Accostare concetti profondi e temi atavici a colori brillanti e forme cartoon, diventa lo strumento per esprimere la complessità dell'esperienza umana che si serve di contrasti per raccontarsi in maniera talvolta provocatoria.
Il movimento creativo è sempre dall'interno all'esterno, un moto di costruzione concettuale che prende vita osservando le dinamiche della società moderna la quale rimbalza con i suoi effetti nella sfera psichica, spirituale ed esperienziale del singolo, trasbordando i confini del "dentro" per affiorare nel "fuori" in forme e colori codificate sapientemente.
Arte come strumento di ricerca ma anche come manifesto politico, da quì prenderanno vita opere sempre più materiche, sculture grottesche e sognanti, unendo concetti contrastanti, bello, brutto, redento e peccatore, grottesco e armonioso proprio a sottolineare la tendenza della natura complessa e migratoria dell'esperienza umana che da quì diventa società, uno o più punti di vista che si affacciano su tematiche complesse ma sempre intimamente umane e per questo ataviche, mantenendo però sempre presente una personale suggestione che funge da concettuale cavo trainante in un racconto che non vuole essere insegnamento ma spunto, riflessione e ricerca.
tecnica mista (creta sintetica, acrilici)
cm 110x110
La bocca poggia su 2.800 rose dipinte
una ad una e vuole rappresentare un concetto ideale di
amore.
L'opera vuole porre all'osservatore una domanda su un sentimento atavico e primordiale, l'amore.
Fino a che punto siamo in grado di metterci "a nudo" dinanzi ad esso?
Il mondo non smette mai di cambiare ma questo sentimento antico e atavico continua ad esistere.

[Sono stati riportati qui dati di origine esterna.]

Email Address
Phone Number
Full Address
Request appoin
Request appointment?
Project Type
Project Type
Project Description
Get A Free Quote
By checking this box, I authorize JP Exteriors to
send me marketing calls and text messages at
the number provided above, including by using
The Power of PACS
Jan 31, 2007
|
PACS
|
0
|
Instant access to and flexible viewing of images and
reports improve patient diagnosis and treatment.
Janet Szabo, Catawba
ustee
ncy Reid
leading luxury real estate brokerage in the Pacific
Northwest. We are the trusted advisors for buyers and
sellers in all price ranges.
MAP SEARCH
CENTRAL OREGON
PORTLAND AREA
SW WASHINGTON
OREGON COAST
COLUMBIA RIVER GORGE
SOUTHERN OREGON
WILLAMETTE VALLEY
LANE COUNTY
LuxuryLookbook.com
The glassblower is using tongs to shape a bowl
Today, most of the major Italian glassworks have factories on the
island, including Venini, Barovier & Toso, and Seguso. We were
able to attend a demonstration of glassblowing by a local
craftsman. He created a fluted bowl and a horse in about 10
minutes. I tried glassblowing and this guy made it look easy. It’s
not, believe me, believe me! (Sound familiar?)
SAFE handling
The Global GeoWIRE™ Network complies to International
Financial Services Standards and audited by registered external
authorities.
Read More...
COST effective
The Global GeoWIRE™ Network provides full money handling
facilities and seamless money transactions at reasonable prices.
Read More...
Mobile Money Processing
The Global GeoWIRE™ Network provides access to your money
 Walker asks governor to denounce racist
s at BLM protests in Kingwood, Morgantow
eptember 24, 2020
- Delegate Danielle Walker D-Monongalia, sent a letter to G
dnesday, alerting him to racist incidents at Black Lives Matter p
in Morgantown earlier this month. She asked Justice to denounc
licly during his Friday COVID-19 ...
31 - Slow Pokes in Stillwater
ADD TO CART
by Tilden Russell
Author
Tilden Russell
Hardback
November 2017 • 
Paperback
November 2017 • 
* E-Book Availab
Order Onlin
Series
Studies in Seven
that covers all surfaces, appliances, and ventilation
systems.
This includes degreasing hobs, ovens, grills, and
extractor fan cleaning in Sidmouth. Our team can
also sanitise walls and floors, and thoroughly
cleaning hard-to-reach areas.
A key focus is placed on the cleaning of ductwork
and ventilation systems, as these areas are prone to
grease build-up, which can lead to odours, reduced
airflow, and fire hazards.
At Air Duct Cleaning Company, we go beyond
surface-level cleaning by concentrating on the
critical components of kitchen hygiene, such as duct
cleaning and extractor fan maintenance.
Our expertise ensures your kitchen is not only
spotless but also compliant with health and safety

La bocca vuole giocare con il dualismo dell'amore in chiave ironica e sensuale, l'amore come qualcosa di divino e salvifico, o qualcosa che divora?, la bocca come portale dal quale possono uscire parole d'amore ma anche parole che feriscono, la rappresentazione dell'amore in tutte le sue complessità e contraddittorietà.
L'opera vuole porre l'osservatore dinanzi una riflessione "cos'è realmente l'amore? ".
Materiali: argilla sintetica senza cottura e miscela di carta e argilla.
L'opera si pone
come obiettivo di ricerca il cambiamento, il riferimento al mito di
Daphne rappresenta solo un vago spunto con il quale condivide il
concetto della trasformazione.
Methamorphosis è una creatura che reca con sè elementi di contrasto, in cui la bellezza è nella mostruosa grazia di una grottesca creatura.
Lo slancio verso l'alto viene contenuto da un ramo che nella sua fioritura ricorda un filo spinato.
Restare giù o elevarsi diventa lotta tra forze confliggenti.
Riflesso surreale della più genuina natura umana.
Creta sintetica dipinta con acrilico rosso
L'opera
vuole raccontare il moto rivoluzionario che necessariamente ruota
intorno e dentro di noi, una danza cieca posta a sostegno
dell'evoluzione che ogni essere umano è tenuto a
compiere.
Un fruire inesorabile di percezioni che ci rinnova come nella catarsi di una nuova nascita.
Olio su cartone e inserti di creta sintetica dipinta ad acrilico.
"Donna piena di
grazia e dotata di tutte le virtù", così veniva spesso descritta la
più grande regina che l'antico Egitto abbia mai conosciuto
"Nefertiti", la sola regina ad essere raffigurata con la doppia
corona, l'emblema dell'autorità che spettava solo al
faraone.
Moglie di Akhenaton e donna di invidiabile grazie, intelligenza e bellezza.
L'opera vuole essere un omaggio alla bellezza e potenza femminile.
Con lei nasce il primo "canone" di bellezza.
Contornata dal più tipico dei fiori egiziani, il tulipano.
Olio su cartoncino e acrilico gessato su tela, inserti in creta sintetica e foglia oro.